• TASK REQUIREMENTS
Pictures stay out; everything else in the entries below is to be duplicated exactly.

• DATA TO EXAMINE
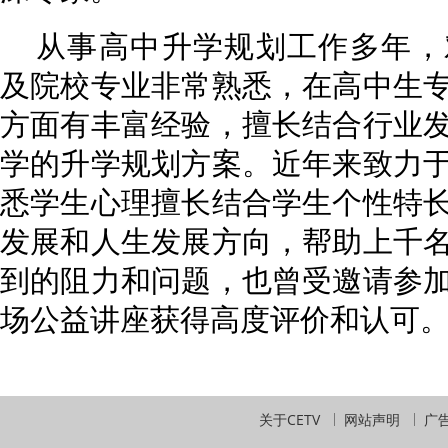
从事高中升学规划工作多年，
及院校专业非常熟悉，在高中生
方面有丰富经验，擅长结合行业
学的升学规划方案。近年来致力
悉学生心理擅长结合学生个性特
发展和人生发展方向，帮助上千
到的阻力和问题，也曾受邀请参
场公益讲座获得高度评价和认可
关于CETV
网站声明
广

• TASK ANSWER
从事高中升学规划工作多年，
及院校专业非常熟悉，在高中生
方面有丰富经验，擅长结合行业
学的升学规划方案。近年来致力
悉学生心理擅长结合学生个性特
发展和人生发展方向，帮助上千
到的阻力和问题，也曾受邀请参
场公益讲座获得高度评价和认可
关于CETV
网站声明
广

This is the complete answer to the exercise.